The board should encourage participation at the AGM. As has been discussed earlier in this Handbook, at some clubs the Supporters’ Trust has effectively used this part of the code to switch the day of the AGM to a weekend to allow supporter shareholders to attend. (See section 22.214.171.124).
As part of encouraging participation, the board should also welcome resolutions from institutional shareholders. Although there is not at present a legal requirement for companies to circulate shareholder resolutions free of charge, it is best practice to do so, and the 2001 Company Law Review recommended that the law be changed to require companies to do so. A number of football clubs have circulated resolutions from Supporters’ Trusts free of charge.

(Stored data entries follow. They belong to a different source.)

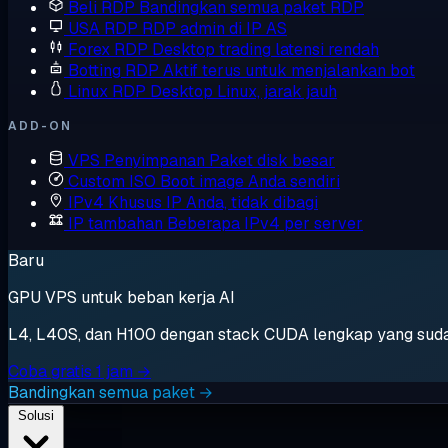
Beli RDP
Bandingkan semua paket RDP
USA RDP
RDP admin di IP AS
Forex RDP
Desktop trading latensi rendah
Botting RDP
Aktif terus untuk menjalankan bot
Linux RDP
Desktop Linux, jarak jauh
ADD-ON
VPS Penyimpanan
Paket disk besar
Custom ISO
Boot image Anda sendiri
IPv4 Khusus
IP Anda, tidak dibagi
IP tambahan
Beberapa IPv4 per server
Baru
GPU VPS untuk beban kerja AI
L4, L40S, dan H100 dengan stack CUDA lengkap yang sudah t
Coba gratis 1 jam →
Bandingkan semua paket →
Solusi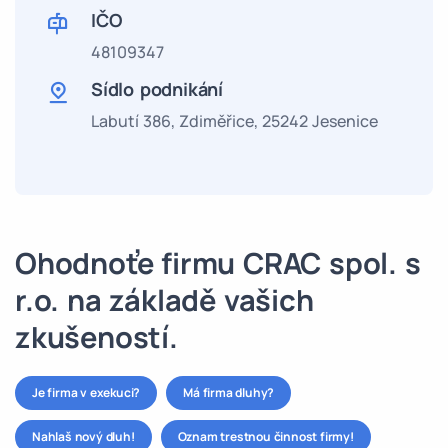
IČO
48109347
Sídlo podnikání
Labutí 386, Zdiměřice, 25242 Jesenice
Ohodnoťe firmu CRAC spol. s
r.o. na základě vašich
zkušeností.
Je firma v exekuci?
Má firma dluhy?
Nahlaš nový dluh!
Oznam trestnou činnost firmy!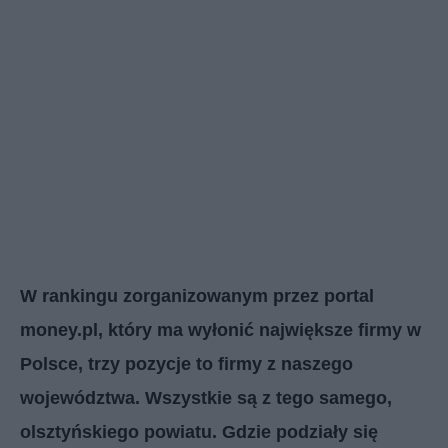
W rankingu zorganizowanym przez portal
money.pl, który ma wyłonić największe firmy w
Polsce, trzy pozycje to firmy z naszego
województwa. Wszystkie są z tego samego,
olsztyńskiego powiatu. Gdzie podziały się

“The board should appoint a senior independent non-executive director to whom concerns can be conveyed and name that director in the Annual Report.” (CCCG, Part 2 Section 1, A 2.1).
The Supporters’ Trust should find out who is the senior non-executive director and raise any concerns they have about the corporate governance of the club with them.
The Turnbull Guidance
The Turnbull Guidance (Turnbull Committee (1999), Internal Control: Guidance for Directors on the Combined Code, London: Institute of Chartered Accountants) was introduced to provide assistance to companies on the types of internal controls they should have in place to comply with the Accountability and Audit principles of the CCCG. The guidance requires the board of directors to consider: ‘the nature and extent of the risks facing the company’ (Turnbull Report, point 18), the chances of the risks actually occurring, the level of acceptable risk, measures to reduce risk and the cost of implementing such measures relative to their benefit.
The collapse of the ITV Digital contract, which left many football clubs in financial difficulty, provides an example of the importance of carrying out proper risk assessment. All too often when clubs face financial difficulty, it is the supporters who have to bail them out. If your Trust owns shares, ask to see the board’s risk assessment of any major stream of revenue drying up.